Penney, a magazine industry maven turned visual artist, lost her entire life’s savings to the white-collar shenanigans of one Bernie Madoff, and retells her experience of losing everything and regaining her sanity and life’s direction thereafter.

The book reads as a journal of Penney’s life "AMF" (After Madoff, to whom she refers throughout as "MF," which I hope needs no further decoding), from the moment she began receiving worried phone calls from friends and relatives who were watching the breaking news of the ultimate Ponzi scheme break on television in December 2008, to the time she published the book.

Throughout are tales of kindness from Penney’s decidedly posh friends (one of whom offered to pay for her to keep her highlights, uh, "highlit"), many days and nights Penney spent terrorized by uncertainty of whether she’d end up on the streets, and many episodes of planning and strategizing she spent listing and selling her homes and seeking paying work after years of living off her once-ample, now-nonexistent savings.

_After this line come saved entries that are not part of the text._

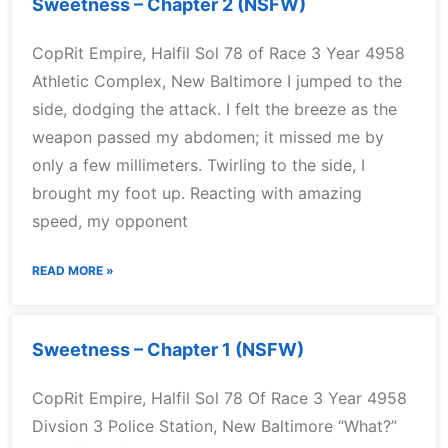
Sweetness – Chapter 2 (NSFW)
CopRit Empire, Halfil Sol 78 of Race 3 Year 4958
Athletic Complex, New Baltimore I jumped to the
side, dodging the attack. I felt the breeze as the
weapon passed my abdomen; it missed me by
only a few millimeters. Twirling to the side, I
brought my foot up. Reacting with amazing
speed, my opponent
READ MORE »
Sweetness – Chapter 1 (NSFW)
CopRit Empire, Halfil Sol 78 Of Race 3 Year 4958
Divsion 3 Police Station, New Baltimore “What?”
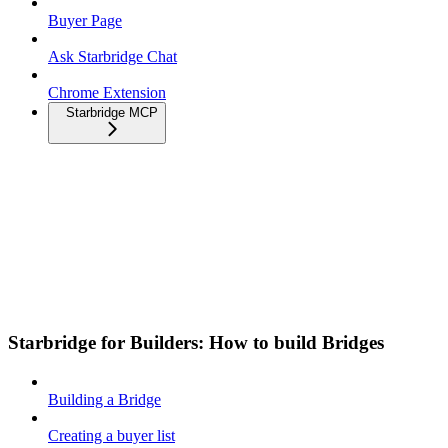
Buyer Page
Ask Starbridge Chat
Chrome Extension
Starbridge MCP
Starbridge for Builders: How to build Bridges
Building a Bridge
Creating a buyer list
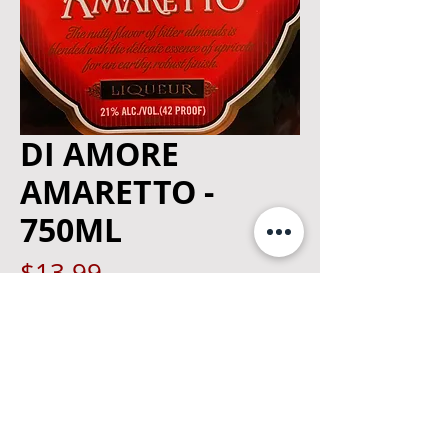
DI AMORE
AMARETTO -
750ML
Price
$13.99
Quantity
*
Add to Cart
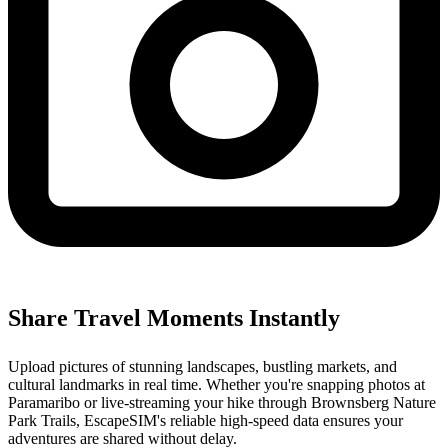
Share Travel Moments Instantly
Upload pictures of stunning landscapes, bustling markets, and
cultural landmarks in real time. Whether you're snapping photos at
Paramaribo or live-streaming your hike through Brownsberg Nature
Park Trails, EscapeSIM's reliable high-speed data ensures your
adventures are shared without delay.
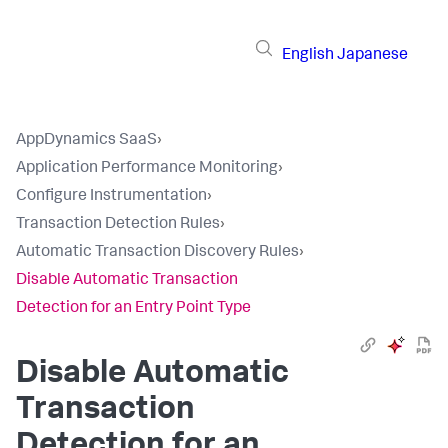
English
Japanese
AppDynamics SaaS
›
Application Performance Monitoring
›
Configure Instrumentation
›
Transaction Detection Rules
›
Automatic Transaction Discovery Rules
›
Disable Automatic Transaction
Detection for an Entry Point Type
Disable Automatic
Transaction
Detection for an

Penney tells about the horrors of watching Madoff repeatedly get out of jail and go home to his penthouse while she was upset over the $20 Domino’s charged for two pizzas when she misread the fine print under a buy-one-get-one-free offer.

Penney writes of blogging for a living in the days immediately after she realized she was broke, and of the raving, hateful comments left by readers who thought her stupid (for having fallen for Madoff’s fraud) and spoiled (for ever having had a three-times-a-week housekeeper, three homes and an art studio to be worried about losing in the first place).

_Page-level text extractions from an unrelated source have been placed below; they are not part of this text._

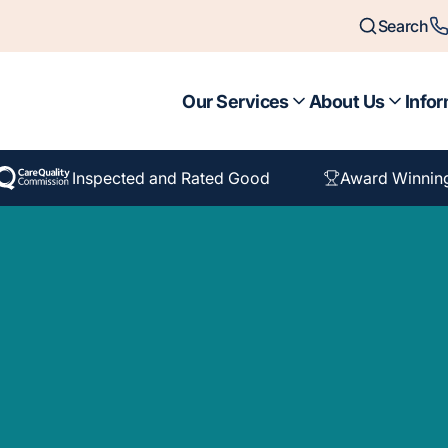
Search
Our Services
About Us
Infor
Inspected and Rated Good
Award Winnin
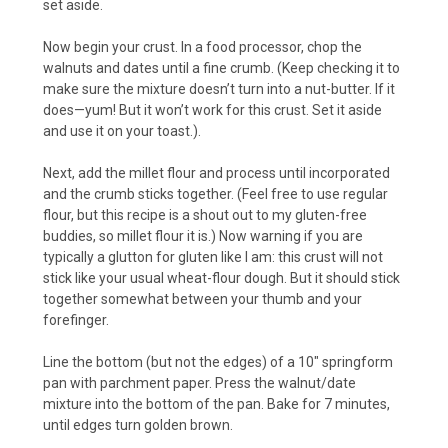
set aside.
Now begin your crust. In a food processor, chop the
walnuts and dates until a fine crumb. (Keep checking it to
make sure the mixture doesn’t turn into a nut-butter. If it
does—yum! But it won’t work for this crust. Set it aside
and use it on your toast.).
Next, add the millet flour and process until incorporated
and the crumb sticks together. (Feel free to use regular
flour, but this recipe is a shout out to my gluten-free
buddies, so millet flour it is.) Now warning if you are
typically a glutton for gluten like I am: this crust will not
stick like your usual wheat-flour dough. But it should stick
together somewhat between your thumb and your
forefinger.
Line the bottom (but not the edges) of a 10″ springform
pan with parchment paper. Press the walnut/date
mixture into the bottom of the pan. Bake for 7 minutes,
until edges turn golden brown.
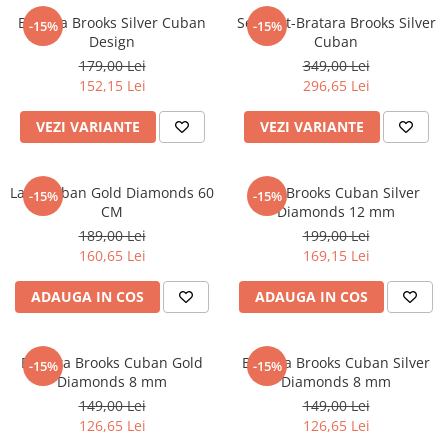
Bratara Brooks Silver Cuban
Set Lant-Bratara Brooks Silver
-15%
-15%
Design
Cuban
179,00 Lei
349,00 Lei
152,15 Lei
296,65 Lei
VEZI VARIANTE
VEZI VARIANTE
Lant Cuban Gold Diamonds 60
Lant Brooks Cuban Silver
-15%
-15%
CM
Diamonds 12 mm
189,00 Lei
199,00 Lei
160,65 Lei
169,15 Lei
ADAUGA IN COS
ADAUGA IN COS
Bratara Brooks Cuban Gold
Bratara Brooks Cuban Silver
-15%
-15%
Diamonds 8 mm
Diamonds 8 mm
149,00 Lei
149,00 Lei
126,65 Lei
126,65 Lei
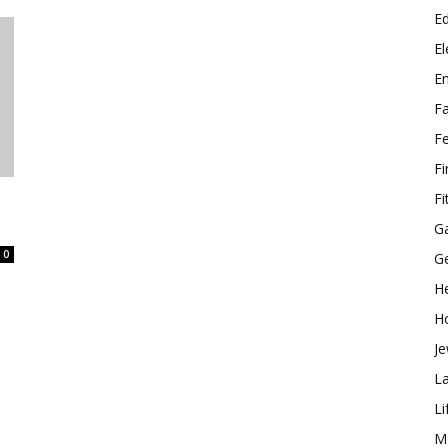
E
El
E
F
F
F
Fi
G
0
G
He
H
Je
L
Li
M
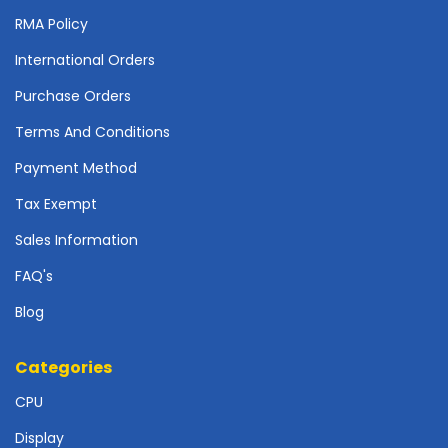
r
RMA Policy
d
International Orders
N
e
Purchase Orders
t
w
Terms And Conditions
o
Payment Method
r
k
Tax Exempt
i
n
Sales Information
g
FAQ's
P
Blog
o
w
e
Categories
r
S
CPU
u
Display
p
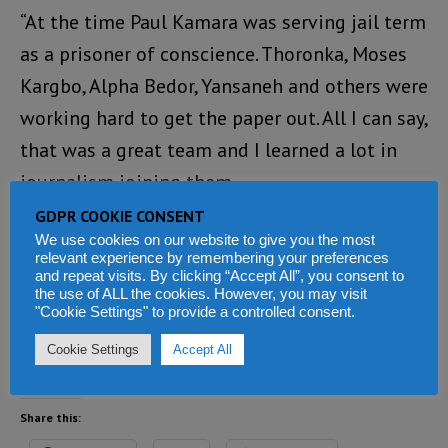
“At the time Paul Kamara was serving jail term
as a prisoner of conscience. Thoronka, Moses
Kargbo, Alpha Bedor, Yansaneh and others were
working hard to get the paper out. All I can say,
that was a great team and I learned a lot in
journalism joining them.
GDPR COOKIE CONSENT
“Thoronka’s passing away is shocking. He had
We use cookies on our website to give you the most
relevant experience by remembering your preferences
been a great contributor to several online
and repeat visits. By clicking “Accept All”, you consent to
forums. I am broken literally for death has
the use of ALL the cookies. However, you may visit
"Cookie Settings" to provide a controlled consent.
done the most unexpected thing at this time.
Cookie Settings
Accept All
Sad. May his soul rest in peace.”
Share this:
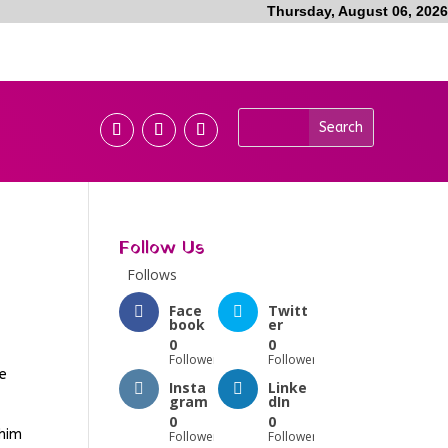
Thursday, August 06, 2026
Follow Us
Follows
Face
Twitt
book
er
0
0
Followers
Followers
he
Insta
Linke
gram
dIn
0
0
 him
Followers
Followers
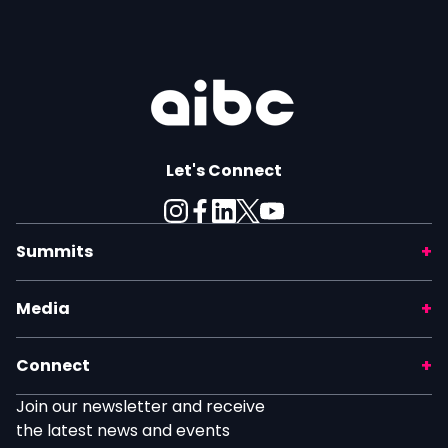
Let's Connect
Summits
Media
Connect
Join our newsletter and receive
the latest news and events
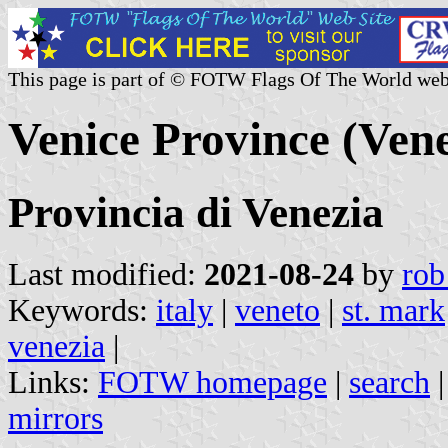
This page is part of © FOTW Flags Of The World web
Venice Province (Vene
Provincia di Venezia
Last modified:
2021-08-24
by
rob
Keywords:
italy
|
veneto
|
st. mark
venezia
|
Links:
FOTW homepage
|
search
mirrors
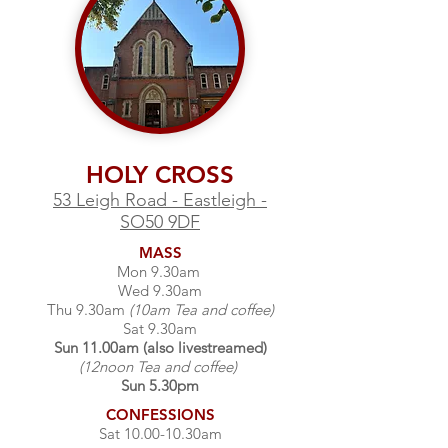
HOLY CROSS
53 Leigh Road - Eastleigh -
SO50 9DF
MASS
Mon 9.30am
Wed 9.30am
Thu 9.30am
(10am Tea and coffee)
Sat 9.30am
Sun 11.00am (also livestreamed)
(12noon Tea and coffee)
Sun 5.30pm
CONFESSIONS
Sat 10.00-10.30am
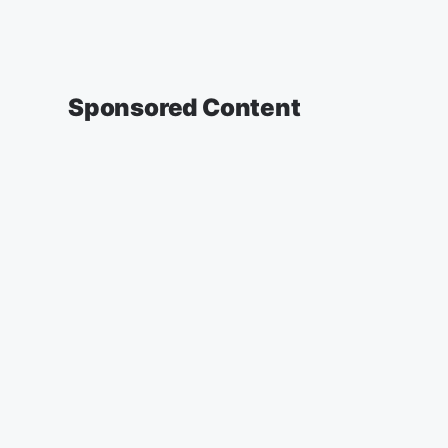
Sponsored Content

And interspersed throughout are Penney’s flashbacks on a lifetime of self-sufficiency as a single mom, author, artist and career woman, ranging from leaving a cushy editorial job at Glamour magazine to work as a fishmonger so she could spend more time with her son and her art, to first positioning herself for financial security by penning a couple of books that (though she was hesitant to write them due to their subject matter: sex) both hit the New York Times bestseller list and eventually, reluctantly landing the editor-in-chief position at Self Magazine.

Penney also flashes back on all the smart and less smart, but overwhelmingly frugal, money moves she made in her life, earning and losing money by turn with the fates of the market and ultimately acknowledging the irony that the very psychotherapist-cum-beloved father figure who she credits with saving her from the despair of a troubled childhood thought he was continuing to protect her best interests when he introduced her to Madoff and vouched for her to get her onto Madoff’s exclusive client list.

The book is a very quick read, by turns entertaining and horrifying, with overtones of "The Devil Wears Prada" in its Conde Nast anecdotes. On occasion, Penney’s endless abbreviations – PoRC for Person of Reduced Circumstances, WoCA for Women of a Certain Age, MLS for Major Life Saver friends — and over-concern with listing off-brand names of possessions past and present irritate and threaten to belie the savvy smarts the reader knows Penney must possess to have had the career and lived the life she has.

However, the message is ultimately inspirational while still being very real and human.

This is no positive-thinking puff piece; rather, it is a documentary piece on the horrors of losing the financial security and many of the assets you’ve worked your whole life for in your 50s (or thereabouts — Penney’s not telling her precise age, and I don’t blame her). And it also documents the process of getting over it and getting on with things.

Penney starts the book with the little-known fact that many wealthy women — including herself, when she was still on top, financially speaking — harbor bag lady nightmares.

In fact, for years she suffered from the nightmare that she would lose everything; that was one of the terrors that sent her into therapy in the first place. But Penney ends "The Bag Lady Papers" with the realization that when "your worst nightmare comes true, you discover valuable things about yourself and your world."

And that’s the ultimate takeaway for everyone who reads this book in the wake of their own money-losing, career-resetting, recessionary drama.